Dataset entries:
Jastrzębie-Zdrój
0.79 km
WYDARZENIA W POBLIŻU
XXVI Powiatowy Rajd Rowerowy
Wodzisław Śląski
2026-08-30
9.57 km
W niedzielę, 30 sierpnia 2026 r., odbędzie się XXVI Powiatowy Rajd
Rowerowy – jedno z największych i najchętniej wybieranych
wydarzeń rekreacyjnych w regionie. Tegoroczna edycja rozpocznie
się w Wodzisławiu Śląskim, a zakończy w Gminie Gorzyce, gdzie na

• **AIM OF THE TASK**:
An exact transcription of the entries is needed, complete to the final line.

• **WRITTEN REPLY**:
Jastrzębie-Zdrój
0.79 km
WYDARZENIA W POBLIŻU
XXVI Powiatowy Rajd Rowerowy
Wodzisław Śląski
2026-08-30
9.57 km
W niedzielę, 30 sierpnia 2026 r., odbędzie się XXVI Powiatowy Rajd
Rowerowy – jedno z największych i najchętniej wybieranych
wydarzeń rekreacyjnych w regionie. Tegoroczna edycja rozpocznie
się w Wodzisławiu Śląskim, a zakończy w Gminie Gorzyce, gdzie na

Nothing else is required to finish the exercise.